In the cells below, we will be using `america.txt` referenced by variable `filename`. As you go along with these exercises, remember to make a copy of this Colab notebook and create new code cells to test your coding knowledge. **NOTE**: Run all cells above to avoid runtime errors.  
  

## Milestone #1

In [9]:
#@title Exercise 1
# Let's tackle milestone 1
# First accomplishment
with open(filename, 'rb') as fread:
  #TODO
  pass

## Milestone #2

In [10]:
#@title Exercise 2
# Second accomplishment
with open(filename, 'rb') as fread:
  # bring the reference point to 
  # end of file, situating at last character
  fread.seek(-1, 2)
  # read in one character
  one_char = fread.read(1)
  # display result
  print(one_char) 

b'-'


## Milestone #3

In [11]:
#@title Exercise 3
# Third accomplishment
with open(filename, 'rb') as fread:
  # seek 8 characters away 
  # from end of file
  fread.seek(-8, 2)
  # read in 8 characters
  group_char = fread.read(8)
  # display result
  print(group_char) 

b'Whitman-'


## Milestone #4
There are a few things you may want to keep in mind:  
  1. We need a programming construct that helps us move through the file content character by character. NOTE: Even though we use the word character, what we are actually looking at is a byte object, or sequence of bytes. In our case, we want to look at a byte object that has only one character.
  2. With the advice above, we will need a way to track where we are in the file. Hint: use a variable. 
  3. Be careful when you update your tracker device. Re-read section on seek method from **Review on Python Files** if you run into problems.
  4. Also be sure to know what argument read method accepts. Review section on read method from **Review on Python Files** if you need to.
  5. If you run into Invalid Argument error, think back to point #1. Ask youself, what have you done wrong? Investigate your tracker device. Does it stop where you think it should?

In [12]:
#@title Exercise 4
# Fourth accomplishment
with open(filename, 'rb') as fread:
  # position of our reference pointer
  current_pos = 0
  char = None
  while char != b'\n':
    #print(current_pos) # debugging code
    # seek the file at current_pos
    fread.seek(current_pos, 2)
    # read in data 
    char = fread.read(1)
    # look at next char by moving 
    # our position to the left by one
    current_pos -= 1
  # read in the last line
  last_line = fread.read(-current_pos) # arg must be positive
  # display the last line
  print(last_line)


b'    -Walt Whitman-'


Hopefully, you have gotten to this point where you can produce the last line for view by runnning your code cell.

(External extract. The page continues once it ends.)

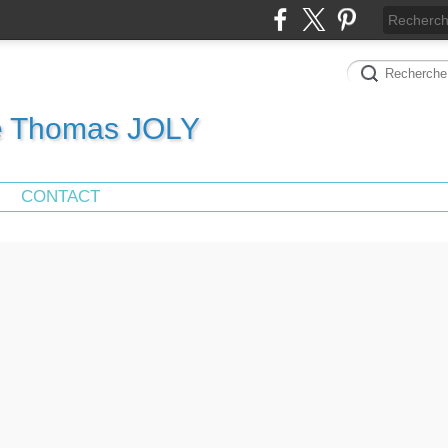
de Thomas JOLY
CONTACT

From the last three milestones, if you notice we repeatedly specify 1 when reading in one character or 2 when seeking from the end of file, you are not alone! Here is a piece of advice that has been passed down by many generations of great developers, and it is a good one: Don't Repeat Yourself (DRY). So, how do we apply this principle in our code? Since these literal values are the same in all three milestones, we can make constant variables storing them. 

In [13]:
#@title Updated Version of Ex. 4
ONE_CHAR = 1 
END_OF_FILE = 2

with open(filename, 'rb') as fread:
  # position of our reference pointer
  current_pos = 0
  char = None
  while char != b'\n':
    #print(current_pos) # debugging code
    # seek the file at current_pos
    fread.seek(current_pos, END_OF_FILE)
    # read in data 
    char = fread.read(ONE_CHAR)
    # look at next char by moving 
    # our position to the left by one
    current_pos -= 1
  # read in the last line
  last_line = fread.read(-current_pos) # arg must be positive
  # display the last line
  print(last_line)

b'    -Walt Whitman-'


## Milestone #5

In [14]:
#@title Exercise 5
# Fifth accomplishment

ONE_CHAR = 1 
END_OF_FILE = 2

with open(filename, 'rb') as fread:
  # position of our reference pointer
  current_pos = 0
  # track position at start of line
  start_line_pos = 0
  # track position at end of line
  end_line_pos = 0
  # update char with current character
  char = None

  # Continue loop if we don't see ',' (comma)
  while char != b',': 
    # seek from end of file
    fread.seek(current_pos, END_OF_FILE)
    # read in character at current_pos           
    char = fread.read(ONE_CHAR)
    # Go into if block if we see '\n'
    if char == b'\n':
      # update tracker start_line_pos
      start_line_pos = -current_pos
      # read in the line
      # what's passed into read is the size of the line
      line = fread.read(start_line_pos - end_line_pos)
      # display current line
      print(line)
      # update tracker end_line_pos
      # which is now at start_line_pos
      end_line_pos = start_line_pos
    # move reference point position to the left by one
    current_pos -= 1

b'    -Walt Whitman-'
b"Chair'd in the adamant of Time.\n"


## Milestone #6

In [15]:
#@title Exercise 6
# Sixth accomplishment

ONE_CHAR = 1 
END_OF_FILE = 2

# Open two files whose modes may or may not be the same
# We will open one file for reading, & the other for writing
with open(filename, 'rb') as fread, open('rev_doc.txt', 'w') as fwrite:
  # current position of our reference pointer
  current_pos = 0
  # tracking position for start of a line
  start_line_pos = 0
  # tracking position for end of a line
  end_line_pos = 0
  # current character that we are looking at
  char = None
  # track how many lines have been read
  line_number = 0 

  # while current character is not a comma
  while char != b',':
    # seek from end of file
    fread.seek(current_pos, END_OF_FILE)
    # read in character at current position
    char = fread.read(ONE_CHAR)
    # if current character is a newline character
    if char == b'\n':
      # track position for start of a line
      start_line_pos = -current_pos
      # write the line to a new file
      
      bytes_char = fread.read(start_line_pos-end_line_pos)
      line = bytes_char.decode()
      if line_number == 0:
        fwrite.write(line + '\n')
      else:
        fwrite.write(line)
      # track position for end of a line, which 
      # will be at the position of start of a line
      end_line_pos = start_line_pos
      # increment line_number
      line_number += 1
    # else: decrement current position (move left)
    current_pos -= 1
  print(f"Number of lines that we have written to the new file is {line_number}.")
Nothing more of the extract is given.